Talk to him about it and tell him that mommy and daddy can't sleep with him all the time. But that you will cuddle with him maybe to read a book or two and then lights out. Maybe the first week, tell him you'll stay in the room with him after you've cuddled and read the book(s), then stay in the room until he falls asleep.
Then the next week, tell him you'll be just outside the door and do just that until he falls asleep. And then slowly start to leave right after he has had his cuddle time and book time. He'll soon learn to be a "big boy" and not sleep with mommy or daddy, unless he has a nightmare.

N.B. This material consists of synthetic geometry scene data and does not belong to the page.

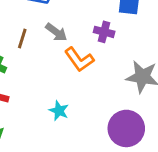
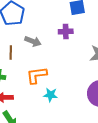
orange L-shape: (79, 59) -> (37, 75), moved, turned 135

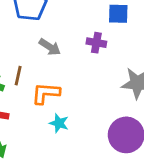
brown line: (11, 53) -> (18, 76), moved

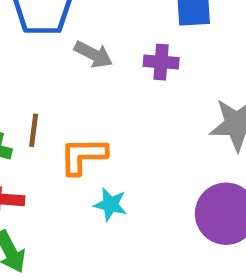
gray arrow: (50, 47) -> (93, 54), moved

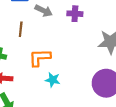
brown line: (34, 130) -> (21, 29), moved

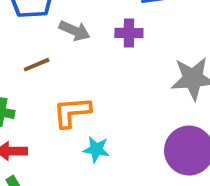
brown line: (21, 29) -> (37, 65), turned 64

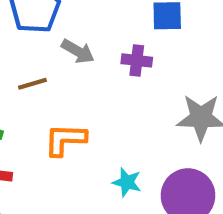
cyan star: (96, 149) -> (127, 182), moved

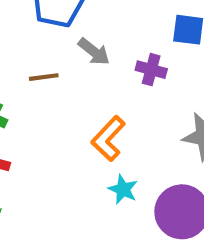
orange L-shape: (65, 140) -> (108, 139), moved, turned -57

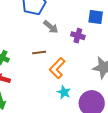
brown line: (44, 77) -> (39, 53), moved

Assure him that you will not be far, but that it is time for him to sleep. And that he can always come to you if he has a bad dream or is scared. Putting on some soothing music, or having him cuddle with a stuffed animal could help too (they have these stuffed animals from Leap Pad- Baby Tad was the one we had when my son was young- they play music at intervals set by you and are both a play toy and a soft cuddling soothing thing for nighttime. It worked wonders for my son. I think the ones they have now is Scout and I think you can even program your voice in there for him. So, I think you can even record a lullaby that you're singing, so that your son still hears your voice.
Some parents try the "cry it out" rule. If you're up for that, try it. I tried it a couple of times with my son, but just couldn't do it. The cuddling, soothing music and extended nighttime routine is what worked best for us.

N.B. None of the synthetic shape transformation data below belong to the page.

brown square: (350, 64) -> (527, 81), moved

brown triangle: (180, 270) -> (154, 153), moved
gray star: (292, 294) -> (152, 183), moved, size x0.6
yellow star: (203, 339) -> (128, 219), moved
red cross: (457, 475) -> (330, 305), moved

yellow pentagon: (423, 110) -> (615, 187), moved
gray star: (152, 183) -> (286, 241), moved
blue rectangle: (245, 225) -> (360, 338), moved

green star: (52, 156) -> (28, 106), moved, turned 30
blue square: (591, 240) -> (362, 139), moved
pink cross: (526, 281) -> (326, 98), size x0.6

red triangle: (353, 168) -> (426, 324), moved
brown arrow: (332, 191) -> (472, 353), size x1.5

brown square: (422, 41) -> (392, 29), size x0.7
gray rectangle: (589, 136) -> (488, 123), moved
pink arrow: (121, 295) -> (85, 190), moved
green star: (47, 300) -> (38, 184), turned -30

Good luck. Just be strong and stick to it as you're working on it. It will be hard at first, but will work in the long run.
Abii - posted on 07/09/2012
thank you vikki, it only really happends after he comes back from his fathers ( he doesnt see him very oftern)
i will try what you have said, he goes to sleep on his own but wakes up in the night for us.
he has a dummy and a teddy. i dont like letting him cry because my 9month out son is in the same room and dont want him to be up to.